As of March 31, 2026 and December 31, 2025, we had $566,583 and $5,945,894, respectively in cash and cash equivalents. As of March 31, 2026, we had $2,479,490 of remaining available capacity on our revolving line of credit compared with $3,448,016 of remaining available capacity as of December 31, 2025. The decrease in cash and cash equivalents and decrease in the remaining available capacity on our revolving line of credit was primarily a result of our use of proceeds from our warrant inducement transaction in December 2025 to fund working capital requirements to support the production of our new product offerings. We have historically generated only limited gross profit and have relied primarily upon capital generated from public and private offerings of our securities to fund continuing operations. Since the Company’s acquisition of Worksport in 2014, it has never generated a profit. During the three months ended March 31, 2026, we had net losses of $5,828,522 (three months ended March 31, 2025 - $4,460,464). As of March 31, 2026, the Company had working capital of $6,579,541 (As of December 31, 2025 - $10,061,578) and had an accumulated deficit of $89,729,030 (As of December 31, 2025 - $83,873,790).

 

In their fiscal 2025 audit report, our independent auditors expressed that there is substantial doubt as to our ability to continue as a going concern. Our ability to continue as a going concern is dependent upon our ability to generate cash flows from operations and obtain equity and/or debt financing.

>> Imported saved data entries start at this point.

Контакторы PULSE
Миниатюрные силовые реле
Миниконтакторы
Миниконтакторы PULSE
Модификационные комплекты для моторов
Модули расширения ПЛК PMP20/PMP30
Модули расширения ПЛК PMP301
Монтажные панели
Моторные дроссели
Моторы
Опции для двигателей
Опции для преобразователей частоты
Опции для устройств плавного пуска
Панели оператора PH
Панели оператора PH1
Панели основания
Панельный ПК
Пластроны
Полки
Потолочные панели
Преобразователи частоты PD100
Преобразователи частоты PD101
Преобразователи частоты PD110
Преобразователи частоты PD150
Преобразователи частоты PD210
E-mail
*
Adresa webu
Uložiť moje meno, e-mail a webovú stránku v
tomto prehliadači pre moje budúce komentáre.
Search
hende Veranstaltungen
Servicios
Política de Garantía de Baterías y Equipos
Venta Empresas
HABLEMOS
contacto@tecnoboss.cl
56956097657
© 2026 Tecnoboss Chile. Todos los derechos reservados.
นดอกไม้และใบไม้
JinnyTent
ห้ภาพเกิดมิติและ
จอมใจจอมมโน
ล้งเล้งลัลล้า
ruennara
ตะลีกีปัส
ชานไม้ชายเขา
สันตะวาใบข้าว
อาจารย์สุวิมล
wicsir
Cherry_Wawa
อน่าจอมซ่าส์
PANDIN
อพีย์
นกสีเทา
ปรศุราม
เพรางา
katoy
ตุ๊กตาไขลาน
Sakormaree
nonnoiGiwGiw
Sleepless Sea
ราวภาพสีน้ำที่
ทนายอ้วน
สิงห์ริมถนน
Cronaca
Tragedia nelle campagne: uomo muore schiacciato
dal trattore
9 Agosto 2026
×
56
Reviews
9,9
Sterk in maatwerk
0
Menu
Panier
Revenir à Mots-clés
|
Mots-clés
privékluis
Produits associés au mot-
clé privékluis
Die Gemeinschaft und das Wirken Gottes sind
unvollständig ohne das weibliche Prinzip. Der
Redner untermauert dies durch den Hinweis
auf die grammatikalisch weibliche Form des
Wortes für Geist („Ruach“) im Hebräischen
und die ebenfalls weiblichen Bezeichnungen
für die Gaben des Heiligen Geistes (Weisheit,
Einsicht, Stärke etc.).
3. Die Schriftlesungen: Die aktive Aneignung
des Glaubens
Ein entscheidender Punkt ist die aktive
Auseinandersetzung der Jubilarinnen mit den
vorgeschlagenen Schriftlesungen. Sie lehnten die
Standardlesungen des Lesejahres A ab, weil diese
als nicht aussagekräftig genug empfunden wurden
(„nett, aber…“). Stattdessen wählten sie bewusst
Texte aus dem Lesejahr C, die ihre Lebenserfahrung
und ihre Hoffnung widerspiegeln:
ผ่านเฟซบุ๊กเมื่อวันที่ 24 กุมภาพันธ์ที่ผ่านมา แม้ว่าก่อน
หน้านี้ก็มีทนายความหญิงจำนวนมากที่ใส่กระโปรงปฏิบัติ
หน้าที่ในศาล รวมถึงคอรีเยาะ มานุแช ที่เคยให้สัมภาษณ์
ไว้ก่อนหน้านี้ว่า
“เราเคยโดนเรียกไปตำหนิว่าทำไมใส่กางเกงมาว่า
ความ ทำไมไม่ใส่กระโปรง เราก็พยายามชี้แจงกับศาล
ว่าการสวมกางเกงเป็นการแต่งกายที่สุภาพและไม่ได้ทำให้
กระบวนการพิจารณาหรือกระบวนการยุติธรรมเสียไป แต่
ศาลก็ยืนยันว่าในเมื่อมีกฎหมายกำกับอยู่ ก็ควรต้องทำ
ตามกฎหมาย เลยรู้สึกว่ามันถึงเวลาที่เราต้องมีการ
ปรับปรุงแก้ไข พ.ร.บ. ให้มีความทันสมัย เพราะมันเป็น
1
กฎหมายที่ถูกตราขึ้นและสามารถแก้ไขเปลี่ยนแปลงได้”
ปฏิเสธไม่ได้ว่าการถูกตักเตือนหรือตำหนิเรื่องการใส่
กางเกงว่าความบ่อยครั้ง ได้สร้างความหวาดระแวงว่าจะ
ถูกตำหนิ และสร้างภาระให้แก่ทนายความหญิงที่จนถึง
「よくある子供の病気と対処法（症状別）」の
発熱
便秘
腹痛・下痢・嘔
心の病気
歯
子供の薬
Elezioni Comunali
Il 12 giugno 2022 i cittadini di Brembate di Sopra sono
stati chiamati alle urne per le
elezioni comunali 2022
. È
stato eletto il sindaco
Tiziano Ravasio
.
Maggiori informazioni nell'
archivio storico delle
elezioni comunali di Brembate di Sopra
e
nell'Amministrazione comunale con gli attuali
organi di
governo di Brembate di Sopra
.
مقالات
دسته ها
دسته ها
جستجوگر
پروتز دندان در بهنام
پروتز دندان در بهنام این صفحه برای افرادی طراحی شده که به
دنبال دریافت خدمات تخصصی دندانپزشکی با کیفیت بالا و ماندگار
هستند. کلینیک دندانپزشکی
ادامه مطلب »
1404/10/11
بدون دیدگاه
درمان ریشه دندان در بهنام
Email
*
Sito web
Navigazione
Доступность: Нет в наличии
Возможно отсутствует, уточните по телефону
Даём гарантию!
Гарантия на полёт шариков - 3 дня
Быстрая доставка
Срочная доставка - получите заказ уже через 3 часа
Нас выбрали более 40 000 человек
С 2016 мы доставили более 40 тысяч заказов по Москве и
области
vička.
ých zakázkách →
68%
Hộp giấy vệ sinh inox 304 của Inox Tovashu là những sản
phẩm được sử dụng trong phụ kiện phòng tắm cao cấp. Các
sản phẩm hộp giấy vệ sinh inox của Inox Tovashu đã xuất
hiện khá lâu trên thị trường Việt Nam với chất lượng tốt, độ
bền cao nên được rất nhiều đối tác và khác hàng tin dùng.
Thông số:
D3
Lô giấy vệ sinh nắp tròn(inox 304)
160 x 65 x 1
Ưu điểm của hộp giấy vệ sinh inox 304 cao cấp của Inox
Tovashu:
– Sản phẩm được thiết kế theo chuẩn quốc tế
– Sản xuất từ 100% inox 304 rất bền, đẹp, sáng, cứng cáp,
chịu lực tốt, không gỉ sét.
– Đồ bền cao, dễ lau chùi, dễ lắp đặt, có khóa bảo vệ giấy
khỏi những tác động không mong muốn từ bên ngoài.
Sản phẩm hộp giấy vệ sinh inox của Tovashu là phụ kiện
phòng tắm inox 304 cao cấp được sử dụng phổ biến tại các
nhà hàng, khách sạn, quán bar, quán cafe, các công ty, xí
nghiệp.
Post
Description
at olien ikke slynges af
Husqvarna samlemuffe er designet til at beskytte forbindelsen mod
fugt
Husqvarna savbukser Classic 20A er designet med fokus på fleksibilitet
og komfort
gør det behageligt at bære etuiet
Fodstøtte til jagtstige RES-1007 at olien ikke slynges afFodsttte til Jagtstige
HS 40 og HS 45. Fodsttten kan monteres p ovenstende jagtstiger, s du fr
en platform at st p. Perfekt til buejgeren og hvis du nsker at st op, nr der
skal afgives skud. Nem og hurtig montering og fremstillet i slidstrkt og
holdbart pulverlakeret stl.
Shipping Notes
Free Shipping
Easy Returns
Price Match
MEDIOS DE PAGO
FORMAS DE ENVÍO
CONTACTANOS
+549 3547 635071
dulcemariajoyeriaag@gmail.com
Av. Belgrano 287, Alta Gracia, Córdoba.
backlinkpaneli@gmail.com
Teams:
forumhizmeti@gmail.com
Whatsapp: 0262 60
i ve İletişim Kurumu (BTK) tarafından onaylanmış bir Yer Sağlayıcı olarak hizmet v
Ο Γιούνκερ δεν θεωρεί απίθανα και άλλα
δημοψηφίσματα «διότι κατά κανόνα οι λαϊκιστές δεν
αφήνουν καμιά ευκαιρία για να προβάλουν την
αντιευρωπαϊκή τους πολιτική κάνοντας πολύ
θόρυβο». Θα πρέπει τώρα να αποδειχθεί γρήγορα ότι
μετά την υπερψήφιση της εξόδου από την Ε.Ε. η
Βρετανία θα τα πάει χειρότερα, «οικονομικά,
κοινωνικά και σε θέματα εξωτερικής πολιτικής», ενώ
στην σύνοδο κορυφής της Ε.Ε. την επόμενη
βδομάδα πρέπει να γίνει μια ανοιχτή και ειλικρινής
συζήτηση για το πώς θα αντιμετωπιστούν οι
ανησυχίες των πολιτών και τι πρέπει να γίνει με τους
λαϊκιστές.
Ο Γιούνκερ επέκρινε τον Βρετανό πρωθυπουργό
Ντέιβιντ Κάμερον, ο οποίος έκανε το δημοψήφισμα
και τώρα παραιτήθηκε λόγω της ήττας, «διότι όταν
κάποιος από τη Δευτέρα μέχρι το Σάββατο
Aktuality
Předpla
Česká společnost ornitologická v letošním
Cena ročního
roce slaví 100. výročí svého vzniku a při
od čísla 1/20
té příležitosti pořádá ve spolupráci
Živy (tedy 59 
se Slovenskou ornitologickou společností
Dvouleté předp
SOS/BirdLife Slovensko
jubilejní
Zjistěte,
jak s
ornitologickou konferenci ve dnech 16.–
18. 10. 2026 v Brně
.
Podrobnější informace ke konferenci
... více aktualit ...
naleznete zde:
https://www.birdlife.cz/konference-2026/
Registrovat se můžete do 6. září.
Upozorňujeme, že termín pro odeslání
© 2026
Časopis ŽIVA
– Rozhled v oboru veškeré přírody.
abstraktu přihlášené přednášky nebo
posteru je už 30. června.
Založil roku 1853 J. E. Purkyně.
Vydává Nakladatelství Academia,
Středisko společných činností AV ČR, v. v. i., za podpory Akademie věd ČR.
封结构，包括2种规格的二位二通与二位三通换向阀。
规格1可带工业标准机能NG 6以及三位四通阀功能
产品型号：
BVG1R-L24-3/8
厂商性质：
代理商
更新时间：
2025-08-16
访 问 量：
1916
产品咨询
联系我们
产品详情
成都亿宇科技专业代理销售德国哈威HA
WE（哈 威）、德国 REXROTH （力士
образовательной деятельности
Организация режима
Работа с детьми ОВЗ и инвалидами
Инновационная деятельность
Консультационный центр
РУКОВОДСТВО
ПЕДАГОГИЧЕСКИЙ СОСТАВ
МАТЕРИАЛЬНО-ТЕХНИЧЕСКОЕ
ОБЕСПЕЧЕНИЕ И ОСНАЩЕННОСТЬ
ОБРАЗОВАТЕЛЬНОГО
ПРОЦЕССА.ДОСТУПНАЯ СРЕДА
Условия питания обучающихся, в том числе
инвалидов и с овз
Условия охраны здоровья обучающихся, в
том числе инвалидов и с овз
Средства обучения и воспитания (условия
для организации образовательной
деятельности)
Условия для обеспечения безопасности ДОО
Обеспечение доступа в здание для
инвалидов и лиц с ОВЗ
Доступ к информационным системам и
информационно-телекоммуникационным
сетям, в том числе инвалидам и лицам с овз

We intend to continue funding operations through equity and debt financing arrangements, which may be insufficient to fund our capital expenditures, working capital and other cash requirements in the long term. There can be no assurance that the steps our management is taking will be successful.

 

To date, our principal sources of liquidity consist of net proceeds from public and private securities offerings and cash exercises of outstanding warrants. During the three months ended March 31, 2026, the Company received net proceeds of $2,208,337 from the offerings described below. Management is focused on transitioning towards gross profit as our principal source of liquidity by growing our existing product offerings and customer base and realizing manufacturing efficiency improvements. We cannot give assurance that we can increase our cash balances or limit our cash consumption and thus maintain sufficient cash balances for our planned operations or future business developments. Future business development and demands may lead to cash utilization at levels greater than recently experienced. We may need to raise additional capital in the future. However, we cannot ensure that we will be able to raise additional capital on acceptable terms, or at all. Subject to the foregoing, we believe our current cash balances coupled with anticipated cash flow from operating activities will be sufficient to meet our working capital requirements for at least one year from the date of issuance of the accompanying consolidated financial statements.

 

We have raised funds during the three months ended March 31, 2026 from the following public and private securities offerings:

 

ATM Shares

 

On November 14, 2025, the Company entered into an amendment to its At The Market Offering Agreement, dated September 30, 2022, with H.C. Wainwright & Co., LLC (“Wainwright”) in connection with a new shelf registration statement on Form S-3 (File No. 333-291582), which was declared effective by the SEC on December 12, 2025. Pursuant to the amended ATM Agreement and the related prospectus supplement dated December 12, 2025, the Company may offer and sell shares of its common stock having an aggregate offering price of up to $4.0 million through Wainwright as sales agent. During the three months ended March 31, 2026, the Company sold 1,468,606 shares of common stock under the ATM Agreement for aggregate gross proceeds of approximately $2,232,530, resulting in net proceeds of approximately $2,154,230 after deducting commissions and offering expenses.

 

Because the Company’s public float is below $75.0 million, sales under the ATM Agreement are subject to the limitations of General Instruction I.B.6 of Form S-3, which limits the amount of securities the Company may sell in primary offerings during any rolling 12-month period. As a result, the amount currently available for sale under the ATM Agreement may be significantly less than the aggregate amount registered under the Company’s shelf registration statement.

 

Regulation A Offering

 

During the three months ended March 31, 2026, we received $54,107 of proceeds net of issuance cost that were previously held in escrow. The funds in escrow pertain to the Regulation A offering from 2025.

 

Consolidated Statement of Cash Flows

 

Cash decreased from $5,945,894 at December 31, 2025, to $566,583 at March 31, 2026 – a decrease of $5,379,311 or 90%. The decrease was primarily due to the use of cash to acquire working capital based on supporting the production of existing product offerings as well as the expected growth of additional product offerings launched in 2026. The Company procured approximately $5.1 million of raw materials to support production of our expanded product lineup, including the SOLIS, COR and NEXUS product lines. Some of our new product offerings utilize raw materials common to existing product offerings. Approximately $1.0 million of these raw materials purchases remained in accounts payable as of March 31, 2026.

 

Operating Activities

 

Net cash used in operating activities for the three months ended March 31, 2026 was $8,234,754, compared to $3,839,918 in 2025, primarily driven by the launch of additional product offerings during the three months ended March 31, 2026. Net cash used in operating activities exceeded the Company’s net loss by approximately $2.4 million. The principal component of the change is attributable to the $2.1 million increase in inventory, reflecting the procurement of raw materials and production of finished goods to support the launch of new product offerings during the three months ended March 31, 2026: SOLIS, COR, and NEXUS.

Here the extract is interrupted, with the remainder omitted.